* PROBLEM TO WORK ON
Each line that has the string "COVID" must be copied from the records below.

* DATA IN THIS EXERCISE
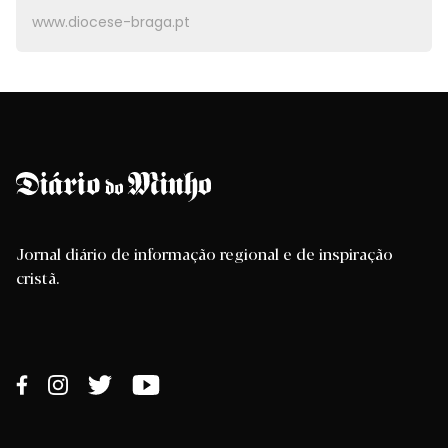
www.diocese-braga.pt
Jornal diário de informação regional e de inspiração
cristã.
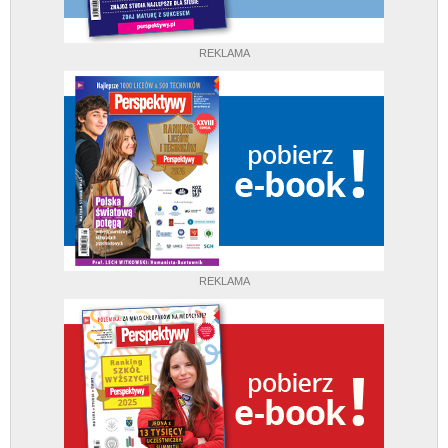
REKLAMA
REKLAMA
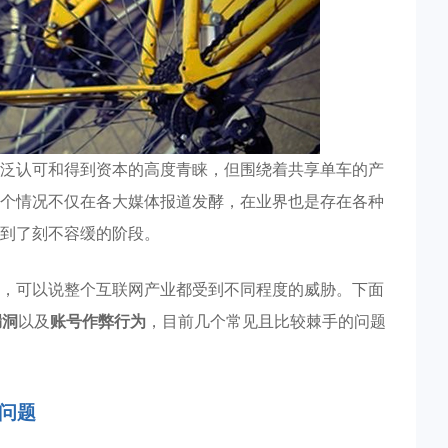
泛认可和得到资本的高度青睐，但围绕着共享单车的产
个情况不仅在各大媒体报道发酵，在业界也是存在各种
到了刻不容缓的阶段。
，可以说整个互联网产业都受到不同程度的威胁。下面
漏洞
以及
账号作弊行为
，目前几个常见且比较棘手的问题
造问题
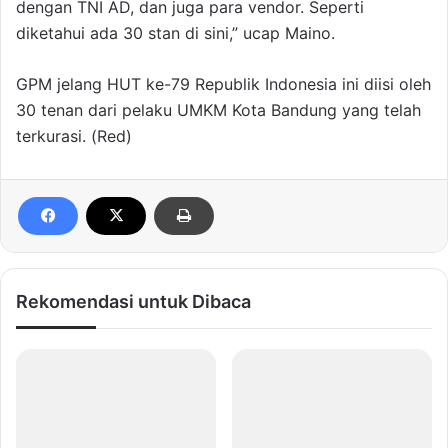
dengan TNI AD, dan juga para vendor. Seperti
diketahui ada 30 stan di sini,” ucap Maino.
GPM jelang HUT ke-79 Republik Indonesia ini diisi oleh
30 tenan dari pelaku UMKM Kota Bandung yang telah
terkurasi. (Red)
Rekomendasi untuk Dibaca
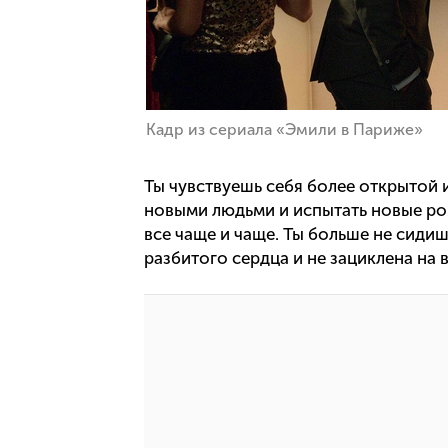
Кадр из сериала «Эмили в Париже»
Ты чувствуешь себя более открытой
новыми людьми и испытать новые ро
все чаще и чаще. Ты больше не сиди
разбитого сердца и не зациклена на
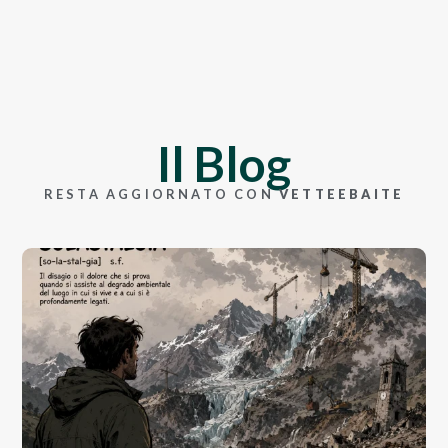
Il Blog
RESTA AGGIORNATO CON
VETTEEBAITE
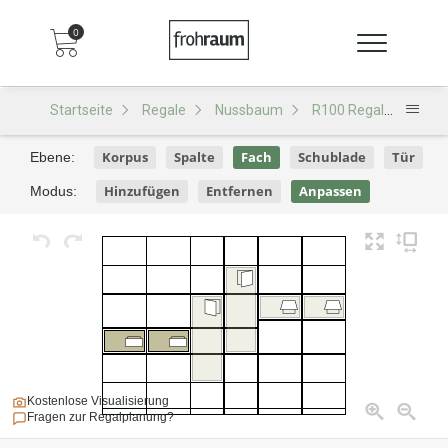
0
Startseite
Regale
Nussbaum
R100 Regal
R100 
Korpus
Spalte
Fach
Schublade
Tür
Ebene:
Hinzufügen
Entfernen
Anpassen
Modus:
Kostenlose Visualisierung
Fragen zur Regalplanung?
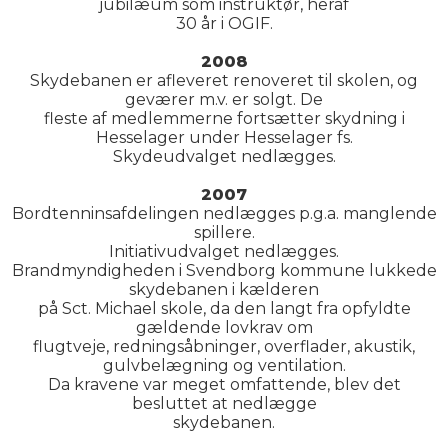
jubilæum som instruktør, heraf
30 år i OGIF.
2008
Skydebanen er afleveret renoveret til skolen, og
geværer m.v. er solgt. De
fleste af medlemmerne fortsætter skydning i
Hesselager under Hesselager fs.
Skydeudvalget nedlægges.
2007
Bordtenninsafdelingen nedlægges p.g.a. manglende
spillere.
Initiativudvalget nedlægges.
Brandmyndigheden i Svendborg kommune lukkede
skydebanen i kælderen
på Sct. Michael skole, da den langt fra opfyldte
gældende lovkrav om
flugtveje, redningsåbninger, overflader, akustik,
gulvbelægning og ventilation.
Da kravene var meget omfattende, blev det
besluttet at nedlægge
skydebanen.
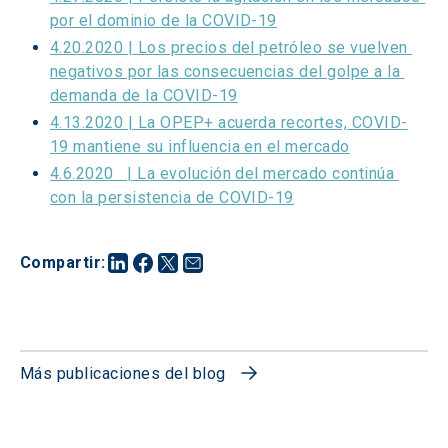
por el dominio de la COVID-19
4.20.2020 | Los precios del petróleo se vuelven 
negativos por las consecuencias del golpe a la 
demanda de la COVID-19
4.13.2020 | La OPEP+ acuerda recortes, COVID-
19 mantiene su influencia en el mercado
4.6.2020   | La evolución del mercado continúa 
con la persistencia de COVID-19
Compartir
:
Más publicaciones del blog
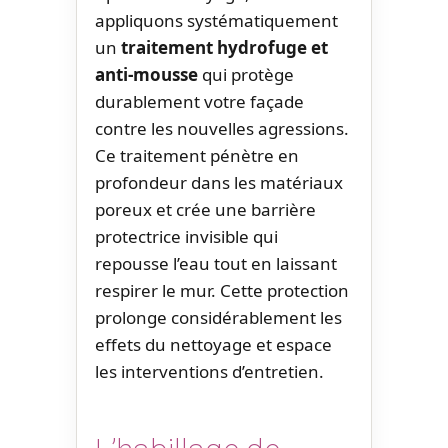
appliquons systématiquement
un
traitement hydrofuge et
anti-mousse
qui protège
durablement votre façade
contre les nouvelles agressions.
Ce traitement pénètre en
profondeur dans les matériaux
poreux et crée une barrière
protectrice invisible qui
repousse l’eau tout en laissant
respirer le mur. Cette protection
prolonge considérablement les
effets du nettoyage et espace
les interventions d’entretien.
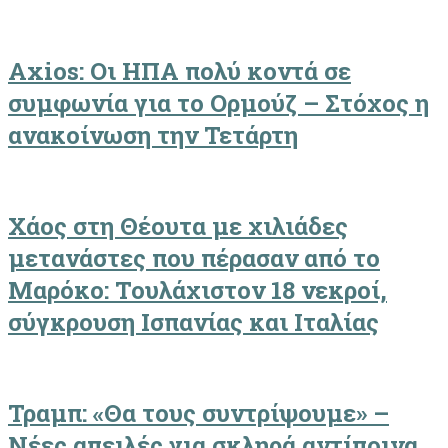
Axios: Οι ΗΠΑ πολύ κοντά σε
συμφωνία για το Ορμούζ – Στόχος η
ανακοίνωση την Τετάρτη
Χάος στη Θέουτα με χιλιάδες
μετανάστες που πέρασαν από το
Μαρόκο: Τουλάχιστον 18 νεκροί,
σύγκρουση Ισπανίας και Ιταλίας
Τραμπ: «Θα τους συντρίψουμε» –
Νέες απειλές για σκληρά αντίποινα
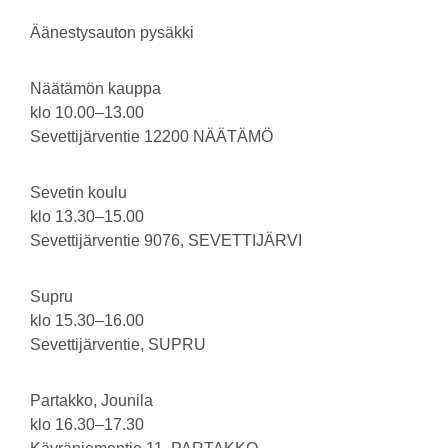
Äänestysauton pysäkki
Näätämön kauppa
klo 10.00–13.00
Sevettijärventie 12200 NÄÄTÄMÖ
Sevetin koulu
klo 13.30–15.00
Sevettijärventie 9076, SEVETTIJÄRVI
Supru
klo 15.30–16.00
Sevettijärventie, SUPRU
Partakko, Jounila
klo 16.30–17.30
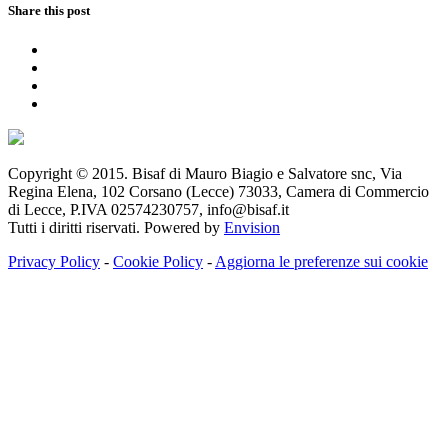
Share this post
Copyright © 2015. Bisaf di Mauro Biagio e Salvatore snc, Via
Regina Elena, 102 Corsano (Lecce) 73033, Camera di Commercio
di Lecce, P.IVA 02574230757, info@bisaf.it
Tutti i diritti riservati. Powered by
Envision
Privacy Policy
-
Cookie Policy
-
Aggiorna le preferenze sui cookie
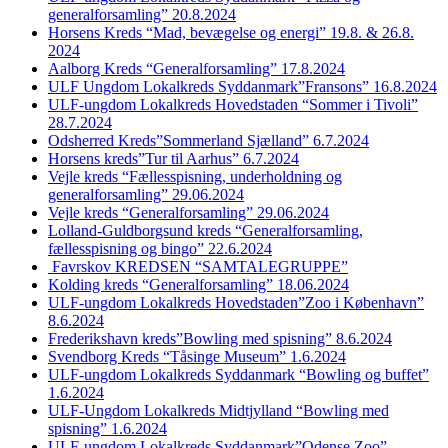
generalforsamling” 20.8.2024
Horsens Kreds “Mad, bevægelse og energi” 19.8. & 26.8.
2024
Aalborg Kreds “Generalforsamling” 17.8.2024
ULF Ungdom Lokalkreds Syddanmark”Fransons” 16.8.2024
ULF-ungdom Lokalkreds Hovedstaden “Sommer i Tivoli”
28.7.2024
Odsherred Kreds”Sommerland Sjælland” 6.7.2024
Horsens kreds”Tur til Aarhus” 6.7.2024
Vejle kreds “Fællesspisning, underholdning og
generalforsamling” 29.06.2024
Vejle kreds “Generalforsamling” 29.06.2024
Lolland-Guldborgsund kreds “Generalforsamling,
fællesspisning og bingo” 22.6.2024
Favrskov KREDSEN “SAMTALEGRUPPE”
Kolding kreds “Generalforsamling” 18.06.2024
ULF-ungdom Lokalkreds Hovedstaden”Zoo i København”
8.6.2024
Frederikshavn kreds”Bowling med spisning” 8.6.2024
Svendborg Kreds “Tåsinge Museum” 1.6.2024
ULF-ungdom Lokalkreds Syddanmark “Bowling og buffet”
1.6.2024
ULF-Ungdom Lokalkreds Midtjylland “Bowling med
spisning” 1.6.2024
ULF-ungdom Lokalkreds Syddanmark”Odense Zoo”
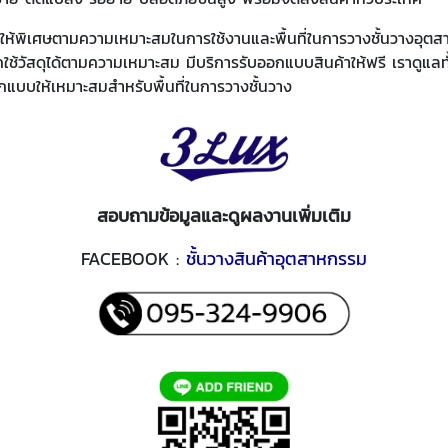
ให้พิเศษตามความเหมาะสมในการใช้งานและพื้นที่ในการวางชั้นวางอุ
ช้วัสดุได้ตามความเหมาะสม มีบริการรับออกแบบสินค้าให้ฟรี เราดูแล
แบบให้เหมาะสมสำหรับพื้นที่ในการวางชั้นวาง
สอบถามข้อมูลและดูผลงานเพิ่มเติม
FACEBOOK :
ชั้นวางสินค้าอุตสาหกรรม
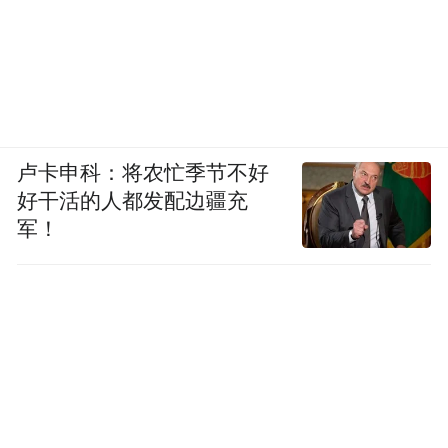
卢卡申科：将农忙季节不好
好干活的人都发配边疆充
军！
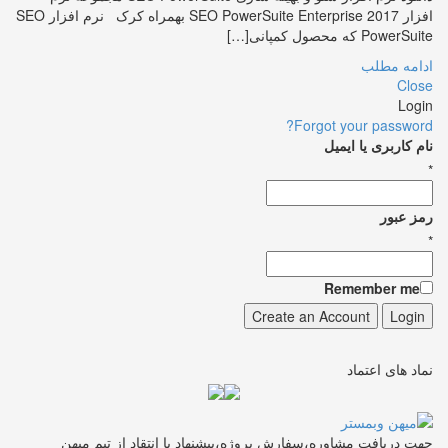
افزار SEO PowerSuite Enterprise 2017 بهمراه کرک نرم افزار SEO
PowerSuite که محصول کمپانی[…]
ادامه مطلب
Close
Login
Forgot your password?
نام کاربری یا ایمیل
*
رمز عبور
*
Remember me
نماد های اعتماد
جهت دریافت مشاوره،سفارش پروژه،پیشنهاد یا انتقاد از تیم میهن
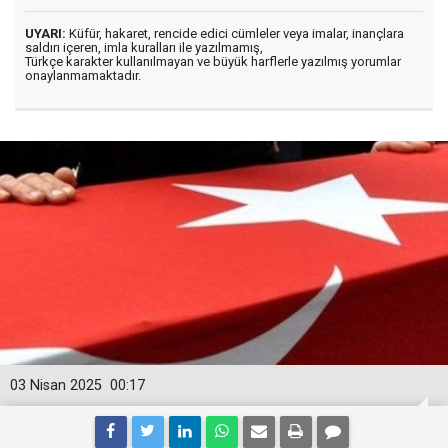
UYARI:
Küfür, hakaret, rencide edici cümleler veya imalar, inançlara
saldırı içeren, imla kuralları ile yazılmamış,
Türkçe karakter kullanılmayan ve büyük harflerle yazılmış yorumlar
onaylanmamaktadır.
03 Nisan 2025
00:17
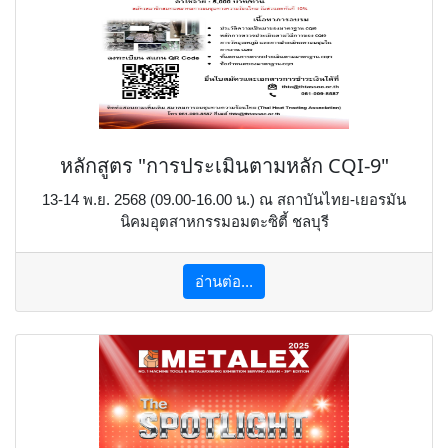
หลักสูตร "การประเมินตามหลัก CQI-9"
13-14 พ.ย. 2568 (09.00-16.00 น.) ณ สถาบันไทย-เยอรมัน
นิคมอุตสาหกรรมอมตะซิตี้ ชลบุรี
อ่านต่อ...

* ANSWER TO THIS PROBLEM
por el dominio de la COVID-19
demanda de la COVID-19
4.13.2020 | La OPEP+ acuerda recortes, COVID-
con la persistencia de COVID-19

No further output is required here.